No getting a wink of sleep I gave up when the clock bicked four. Sitting up in my bed against the headboard I grabbed my mobile from the nightstand. No longer having the energy to resist what I wanted, I typed in a few words and pushed the send button. "I miss you too".

I waited a few minutes for a reply, but when nothing came I concluded she was probably asleep.

At least I felt a inner calm having managed to send off an reply and therefor fell asleep.

oOoOo

The next day I woke up with my phone still clutched in my hand.

No new message.

On one hand I was disappointed, on the other I was kind of relieved.

She was still a teenager and therefore nothing good would come out of it.

Days came and went. No new message from Bethany.

Like a weak man I searched online for updates on her Facebook profile and her Instagram page the next weekend. I just needed to feel close to her in one way or the other. Since that time when she and the other three teens had helped me and my father decorate our Christmas tree I had visited her pages more than I felt comfortable to admit.

When I logged on and found her profile this time I was met by a shock. Most of her pictures was gone. All of the sexy ones had been removed and instead there was pictures of a smiling girl surrounded by friends, or pictures from nature trips she had taken these last few months.

Like me, the experience from jumanji had probably changed her view on life as well.

Considering how jealous and excited I had been by those pictures I was glad they were gone. Nonetheless I missed them. They were a way for me to see her when I could not do so in real life. A way to still my hunger.

Without thinking about it I sent her a text message asking her why she had deleted her photos.

Before I could put down my phone again it beeped, signalizing a new text. It was a reply from her.
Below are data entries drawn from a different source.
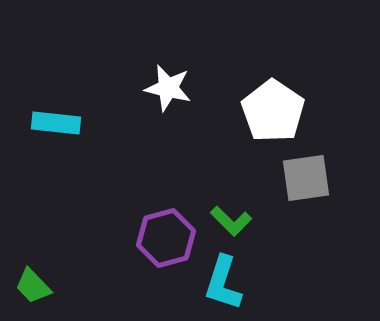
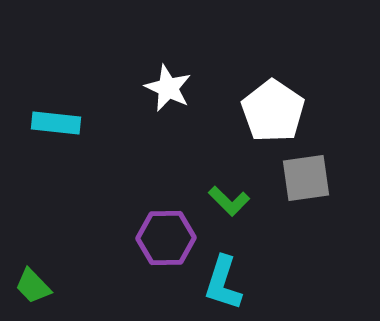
white star: rotated 12 degrees clockwise
green L-shape: moved 2 px left, 20 px up
purple hexagon: rotated 14 degrees clockwise
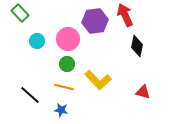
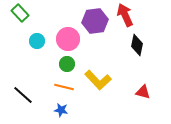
black diamond: moved 1 px up
black line: moved 7 px left
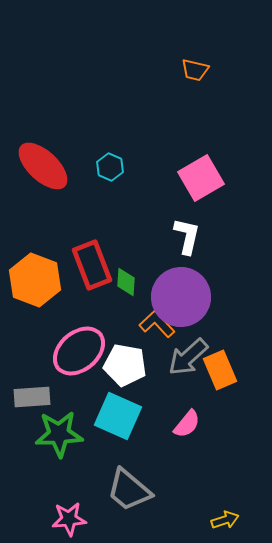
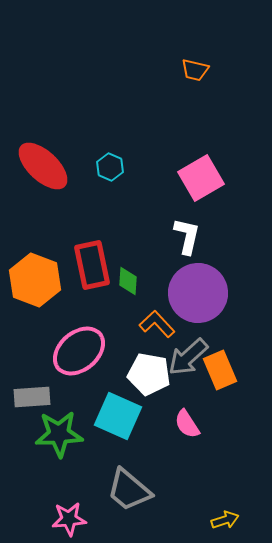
red rectangle: rotated 9 degrees clockwise
green diamond: moved 2 px right, 1 px up
purple circle: moved 17 px right, 4 px up
white pentagon: moved 24 px right, 9 px down
pink semicircle: rotated 108 degrees clockwise
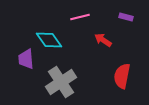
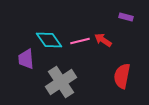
pink line: moved 24 px down
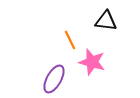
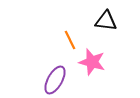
purple ellipse: moved 1 px right, 1 px down
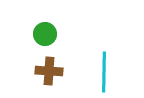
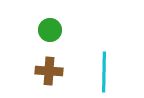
green circle: moved 5 px right, 4 px up
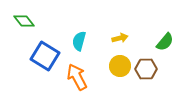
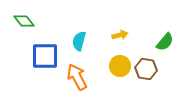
yellow arrow: moved 3 px up
blue square: rotated 32 degrees counterclockwise
brown hexagon: rotated 10 degrees clockwise
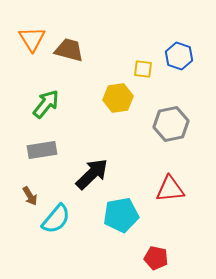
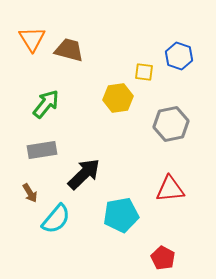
yellow square: moved 1 px right, 3 px down
black arrow: moved 8 px left
brown arrow: moved 3 px up
red pentagon: moved 7 px right; rotated 15 degrees clockwise
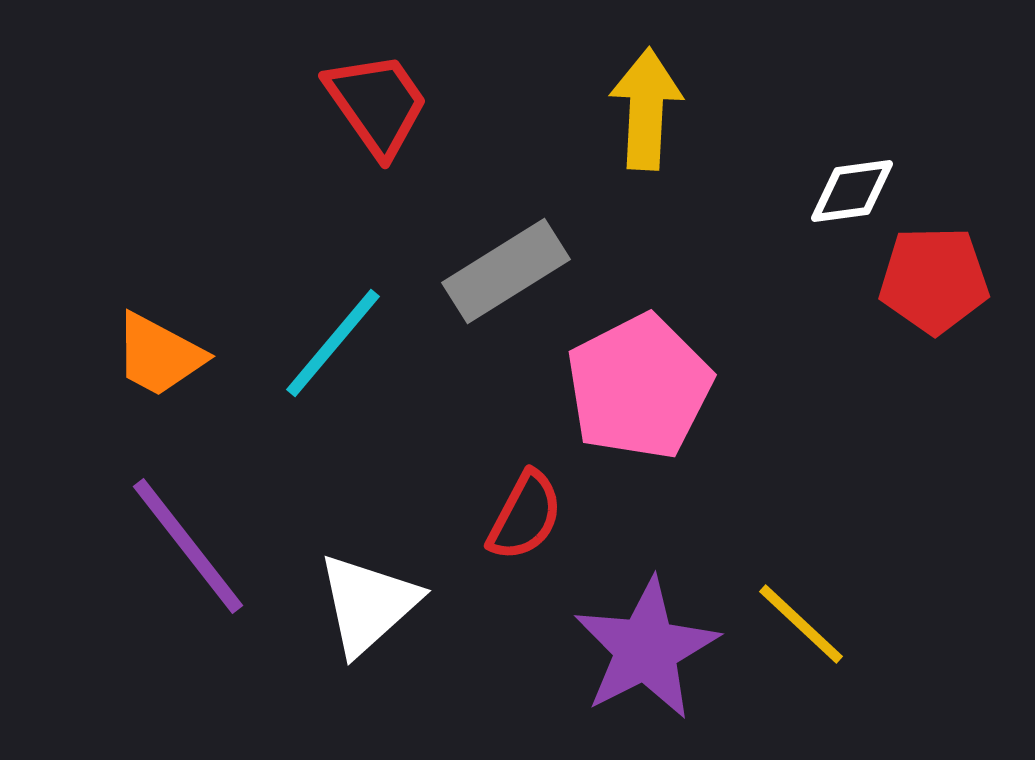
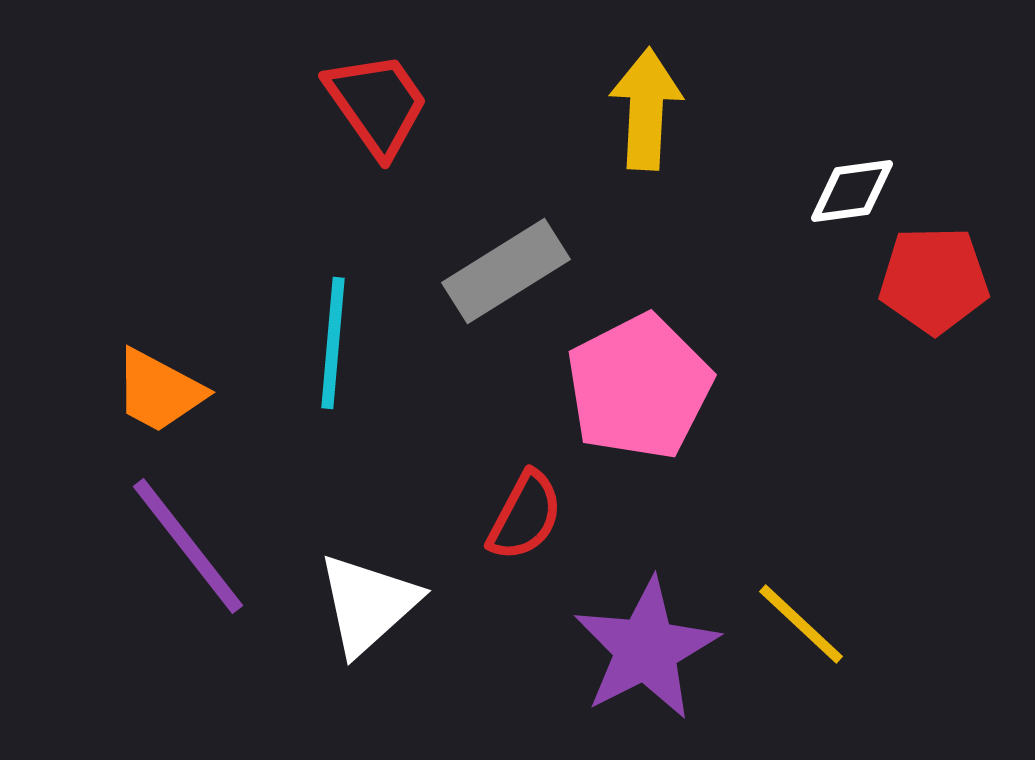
cyan line: rotated 35 degrees counterclockwise
orange trapezoid: moved 36 px down
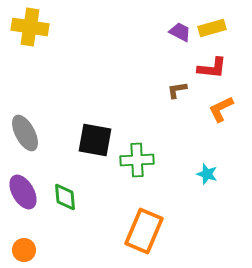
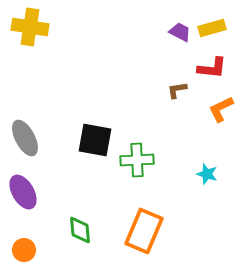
gray ellipse: moved 5 px down
green diamond: moved 15 px right, 33 px down
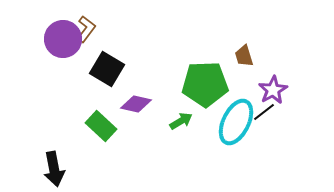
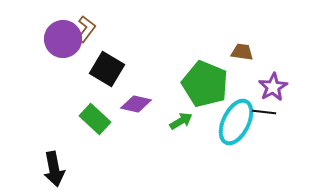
brown trapezoid: moved 2 px left, 4 px up; rotated 115 degrees clockwise
green pentagon: rotated 24 degrees clockwise
purple star: moved 3 px up
black line: rotated 45 degrees clockwise
green rectangle: moved 6 px left, 7 px up
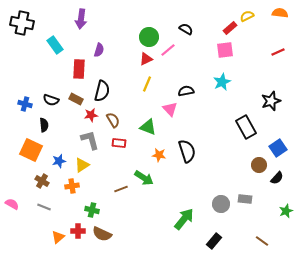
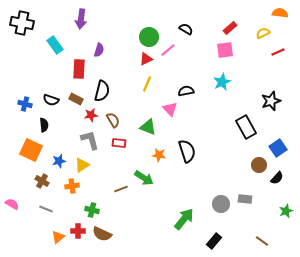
yellow semicircle at (247, 16): moved 16 px right, 17 px down
gray line at (44, 207): moved 2 px right, 2 px down
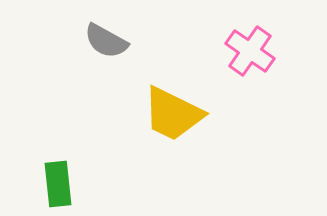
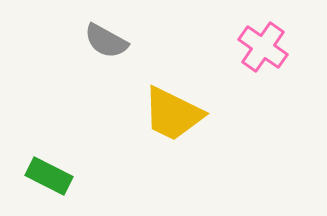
pink cross: moved 13 px right, 4 px up
green rectangle: moved 9 px left, 8 px up; rotated 57 degrees counterclockwise
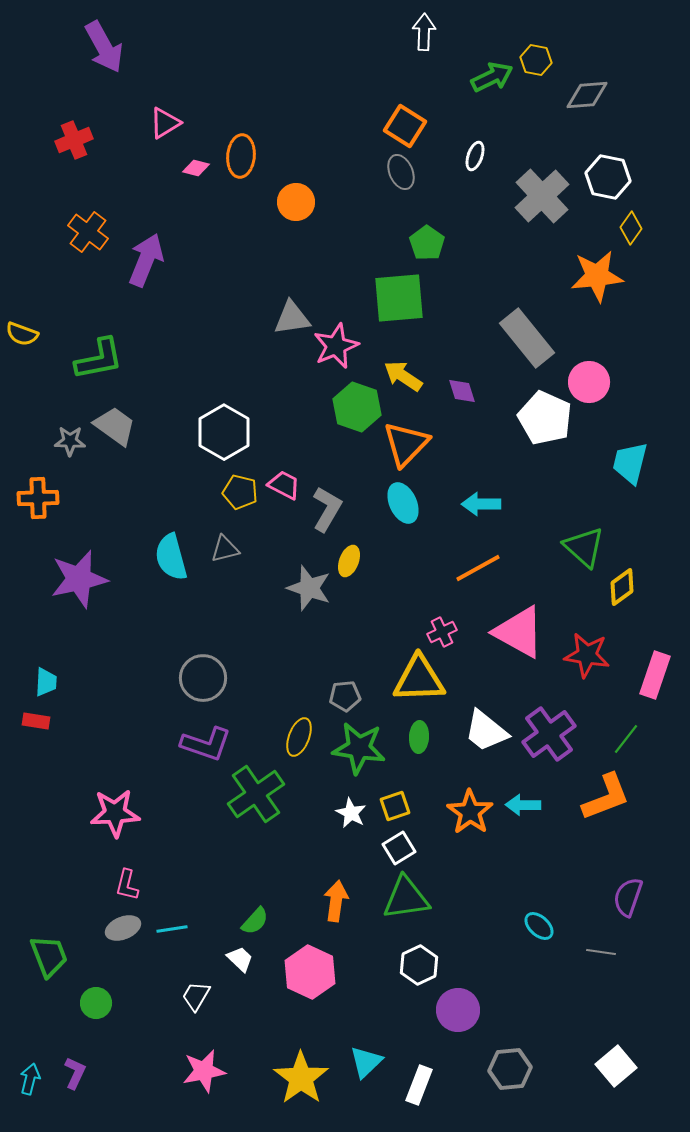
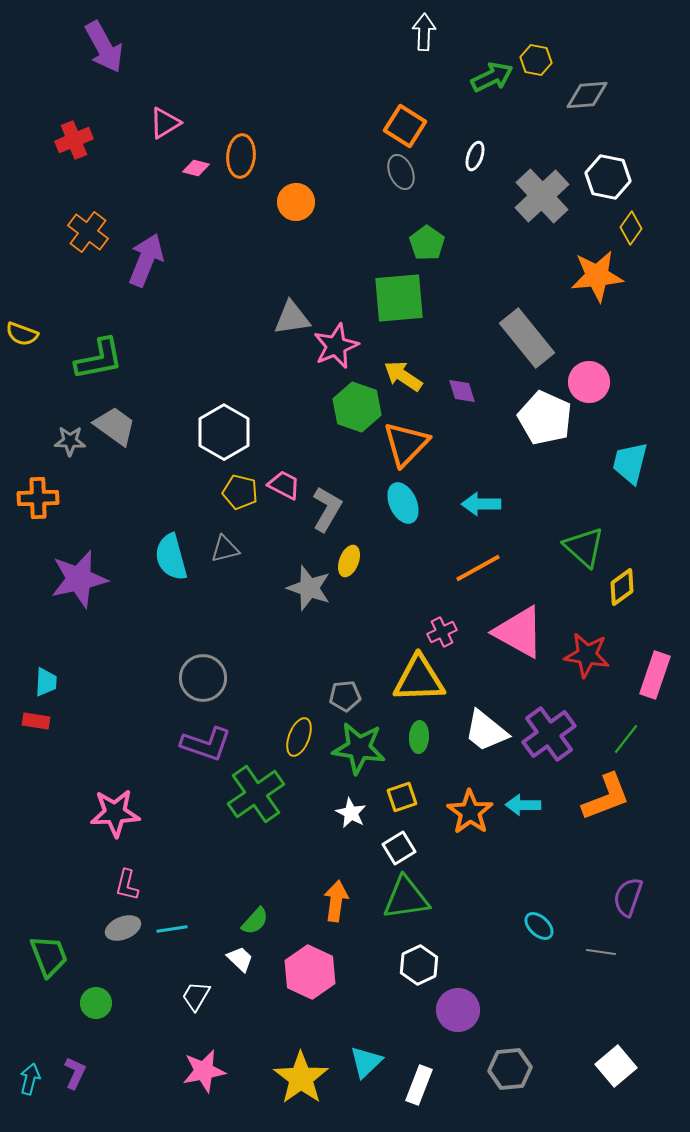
yellow square at (395, 806): moved 7 px right, 9 px up
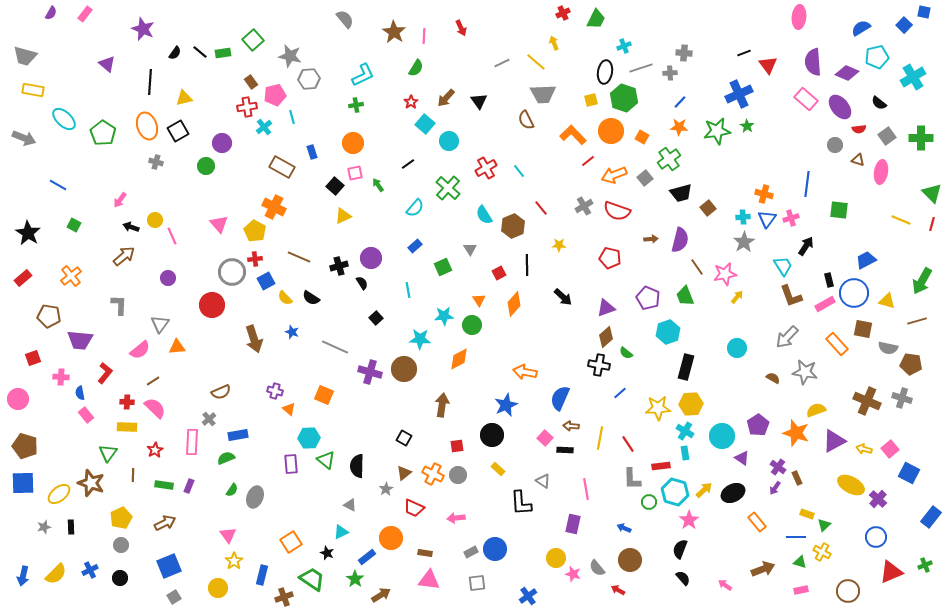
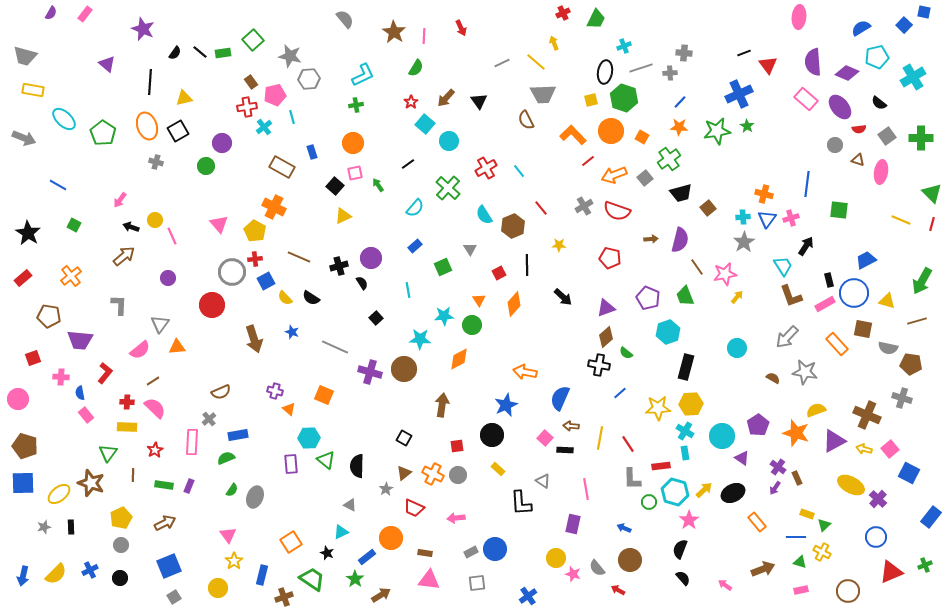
brown cross at (867, 401): moved 14 px down
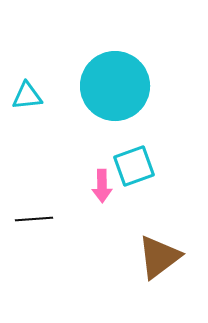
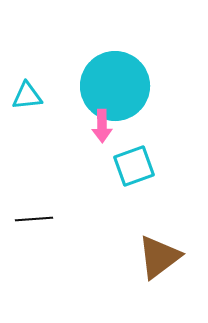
pink arrow: moved 60 px up
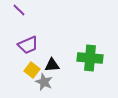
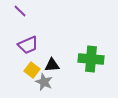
purple line: moved 1 px right, 1 px down
green cross: moved 1 px right, 1 px down
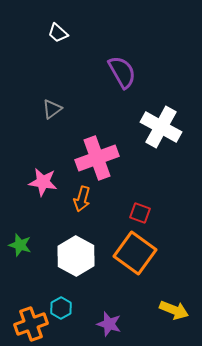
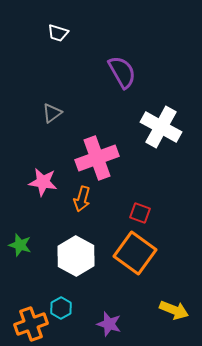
white trapezoid: rotated 25 degrees counterclockwise
gray triangle: moved 4 px down
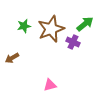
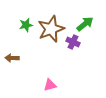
green star: moved 2 px right, 1 px up
brown arrow: rotated 32 degrees clockwise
She wrote "I do not feel like they represent who I want to be any longer." Not even giving me an opportunity to reply she sent another text "Why? Do you miss them?"

How do I answer something like that without sounding like the perverted man I was?

Of course I missed them, but seeing her in so little cloates was not something she should advertise online where everyone could see them. Selfishly I felt like they should be for my eyes only.

Acting more my age than I felt right now I relied with a "I think you made the right choice, somethings should be left in private." Her next text made my blood flow south "Do you want the private pictures?" Hell yeah, I wanted to send back. Instead I had to act as the grown up out of the two of us and wrote back, informing her that it would not be right for her to send those pictures to a man twenty years older than her.

Her next reply almost broke me "What if I want you to see them?" Oh, how I wanted to see them.

With sweat running down my face, and shaking fingers I typed, and retyped a message again and again.

In the end I just wrote back "It is not right." With those words I did not lie to her, I just told the truth. Luckily, for my health, she didn't text back.

oOoOo

An: little short, but I thought it was a good place to stop for now.